Kaisten

Anzeige, weil Rehkitz in überhitztem Fahrzeug transportiert worden sei

Im Sommer wurde der kleine Rehbock Sebastian (links) in eine Wildtierstation im Kanton Bern gebracht. zvg

Im Sommer wurde der kleine Rehbock Sebastian (links) in eine Wildtierstation im Kanton Bern gebracht. zvg

Eine Baselbieterin erstattet gegen zwei Mitarbeiter des Veterinäramtes Aargau Anzeige. Sie sollen das Rehkitz Sebastian vom Tierlignadenhof Kaisten in überhitztem Auto und ohne Box zu einer Wildtierstation gebracht haben. Und das sei Tierquälerei.

Lislott Pfaff aus Liestal hat bei der Regionalen Staatsanwaltschaft Rheinfelden-Laufenburg Anzeige eingereicht. Die Strafanzeige richtet sich gegen zwei Mitarbeiter des aargauischen Veterinäramtes.

Die Baselbieterin nimmt Bezug auf einen Vorfall, der sich auf dem Tierlignadenhof in Kaisten im Sommer dieses Jahres ereignet haben soll. Die Staatsanwaltschaft wird nun prüfen, ob ein Strafverfahren eingeleitet wird. Lislott Pfaff wirft den zwei Mitarbeitern des Veterinäramtes Tierquälerei beziehungsweise brutale Behandlung eines Jungtieres und dessen Transport in einem ungeeigneten Fahrzeug vor. Es geht um den kleinen Rehbock Sebastian (die az berichtete am 12. Juli), welcher nach Entscheid des Veterinäramtes auf dem Gnadenhof nicht artgerecht gehalten werden könne und deshalb in eine Berner Auffangstation für Wildtiere gebracht werden müsse.
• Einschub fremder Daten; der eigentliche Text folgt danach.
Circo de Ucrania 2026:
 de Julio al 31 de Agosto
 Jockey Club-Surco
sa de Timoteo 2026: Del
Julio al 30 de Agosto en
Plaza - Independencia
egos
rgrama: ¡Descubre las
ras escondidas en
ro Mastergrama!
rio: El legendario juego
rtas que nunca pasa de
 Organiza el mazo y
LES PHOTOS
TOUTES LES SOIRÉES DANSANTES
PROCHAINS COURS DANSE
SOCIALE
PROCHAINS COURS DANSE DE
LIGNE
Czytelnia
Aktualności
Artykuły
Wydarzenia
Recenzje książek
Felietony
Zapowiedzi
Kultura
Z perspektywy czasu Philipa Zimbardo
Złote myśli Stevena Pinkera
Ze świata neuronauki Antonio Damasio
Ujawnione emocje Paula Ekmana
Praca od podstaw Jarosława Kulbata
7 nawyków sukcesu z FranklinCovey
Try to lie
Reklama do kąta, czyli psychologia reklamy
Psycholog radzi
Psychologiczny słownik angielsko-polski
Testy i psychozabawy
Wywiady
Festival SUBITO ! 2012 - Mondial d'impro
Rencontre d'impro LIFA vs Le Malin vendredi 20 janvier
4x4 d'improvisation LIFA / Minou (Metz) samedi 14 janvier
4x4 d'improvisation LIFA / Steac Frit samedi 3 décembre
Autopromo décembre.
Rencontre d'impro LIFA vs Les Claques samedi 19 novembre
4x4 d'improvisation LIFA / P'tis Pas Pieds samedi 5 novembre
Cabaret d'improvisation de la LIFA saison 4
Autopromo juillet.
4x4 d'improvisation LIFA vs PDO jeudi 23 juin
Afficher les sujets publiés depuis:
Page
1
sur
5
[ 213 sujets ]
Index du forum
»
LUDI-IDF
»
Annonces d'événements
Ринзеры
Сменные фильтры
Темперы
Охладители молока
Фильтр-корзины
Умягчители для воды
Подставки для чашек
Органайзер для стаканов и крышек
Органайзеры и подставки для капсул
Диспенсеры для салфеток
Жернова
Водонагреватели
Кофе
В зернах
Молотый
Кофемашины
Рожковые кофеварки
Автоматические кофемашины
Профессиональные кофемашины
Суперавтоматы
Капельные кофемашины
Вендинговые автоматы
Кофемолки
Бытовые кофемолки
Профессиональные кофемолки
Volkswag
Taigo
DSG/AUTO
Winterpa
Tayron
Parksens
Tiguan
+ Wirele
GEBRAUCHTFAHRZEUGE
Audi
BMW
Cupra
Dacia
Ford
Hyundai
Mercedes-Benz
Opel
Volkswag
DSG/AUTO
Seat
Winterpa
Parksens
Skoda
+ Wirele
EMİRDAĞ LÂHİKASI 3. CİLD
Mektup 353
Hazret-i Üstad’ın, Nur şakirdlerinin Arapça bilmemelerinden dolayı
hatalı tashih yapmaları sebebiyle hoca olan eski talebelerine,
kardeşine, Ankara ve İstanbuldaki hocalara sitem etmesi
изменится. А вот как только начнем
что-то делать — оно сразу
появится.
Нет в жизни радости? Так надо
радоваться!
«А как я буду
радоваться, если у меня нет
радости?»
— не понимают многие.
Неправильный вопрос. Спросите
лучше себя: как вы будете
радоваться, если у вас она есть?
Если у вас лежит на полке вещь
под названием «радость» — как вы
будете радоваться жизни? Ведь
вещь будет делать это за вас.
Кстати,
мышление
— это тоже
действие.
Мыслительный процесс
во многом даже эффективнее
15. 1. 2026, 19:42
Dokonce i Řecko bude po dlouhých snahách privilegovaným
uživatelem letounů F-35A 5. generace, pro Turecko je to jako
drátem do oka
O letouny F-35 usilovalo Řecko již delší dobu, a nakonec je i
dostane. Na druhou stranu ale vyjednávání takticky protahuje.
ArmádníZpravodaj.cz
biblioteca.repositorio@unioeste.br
Transport in überhitztem Auto

Der Transport erfolgte durch die beiden besagten Veterinäramts-Mitarbeiter. An jenem Sommertag herrschte eine Aussentemperatur von 34 Grad Celsius. Das vollkommen verängstigte Rehböckchen soll laut Aussagen der auf dem Tierlignadenhof anwesenden Personen in das überhitzte Auto ohne entsprechende Box für einen Tiertransport gesetzt worden sein. Das kleine, in Panik geratene Reh schreiend, ungesichert und in einem überhitzten Auto einer mehr als einstündigen Fahrt zur Wildstation im Kanton Bern zu transportieren sei Tierquälerei, so Pfaff.
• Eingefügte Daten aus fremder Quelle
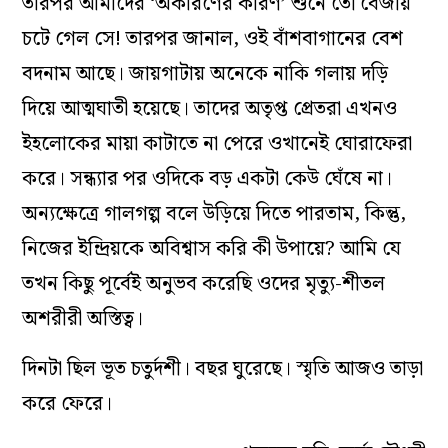
তারপর আমাদের ‘অকারণের কারণ’ শুনে তো বেজায়
চটে গেল সে! তারপর জানাল, ওই বাঁশবাগানের বেশ
বদনাম আছে। জায়গাটায় অনেকে নাকি গলায় দড়ি
দিয়ে আত্মঘাতী হয়েছে। তাদের অতৃপ্ত প্রেতরা এখনও
ইহলোকের মায়া কাটাতে না পেরে ওখানেই ঘোরাফেরা
করে। সন্ধ্যার পর ওদিকে বড় একটা কেউ ঘেঁষে না।
অন্যক্ষেত্রে গালগল্প বলে উড়িয়ে দিতে পারতাম, কিন্তু,
নিজের ইন্দ্রিয়কে অবিশ্বাস করি কী উপায়ে? আমি যে
তখন কিছু পূর্বেই অনুভব করেছি ওদের মৃত্যু-শীতল
অশরীরী অস্তিত্ব।
দিনটা ছিল ভূত চতুর্দশী। বছর ঘুরেছে। স্মৃতি আজও তাড়া
করে ফেরে।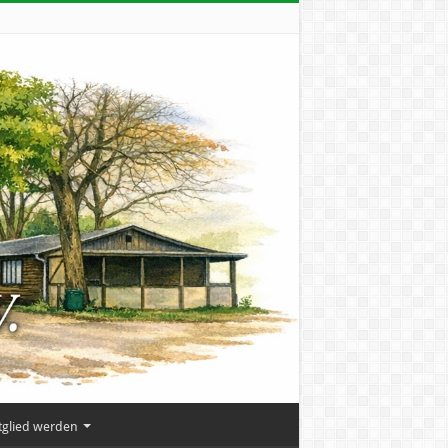
tglied werden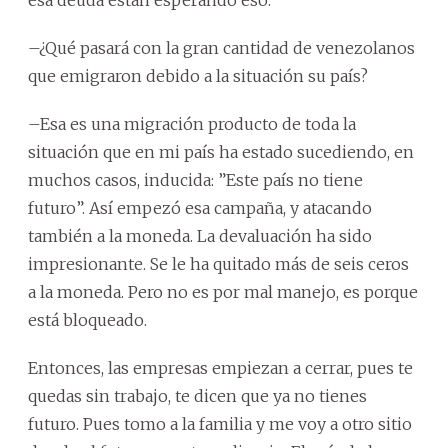
–¿Qué pasará con la gran cantidad de venezolanos
que emigraron debido a la situación su país?
–Esa es una migración producto de toda la
situación que en mi país ha estado sucediendo, en
muchos casos, inducida: ”Este país no tiene
futuro”. Así empezó esa campaña, y atacando
también a la moneda. La devaluación ha sido
impresionante. Se le ha quitado más de seis ceros
a la moneda. Pero no es por mal manejo, es porque
está bloqueado.
Entonces, las empresas empiezan a cerrar, pues te
quedas sin trabajo, te dicen que ya no tienes
futuro. Pues tomo a la familia y me voy a otro sitio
Wieso erst jetzt die Anzeige? Darauf Lislott Pfaff, die sich seit vielen Jahren engagiert zum Wohle des Tieres einsetzt: «Ich unterstütze den Tierlignadenhof regelmässig mit Spenden. Erst mit den im September verschickten Tierlignadenhof-News habe ich von dem Vorfall erfahren, es dann auch zusätzlich noch auf az-online gelesen.» Sie sei beim Lesen sprichwörtlich auf die Barrikaden gegangen. «Ich fand es so schlimm», erklärt die Baselbieterin. Sie wolle ein Zeichen setzen, habe deshalb die Anzeige eingereicht.

«Wir sehen der Anzeige gelassen entgegen», erklärt Kantonstierärztin Erika Wunderlin. Von Seiten Veterinäramtes sei nichts Unrechtes passiert. Das Veterinäramt werde auf Anfrage der Staatsanwaltschaft Stellung zu dem Vorfall nehmen.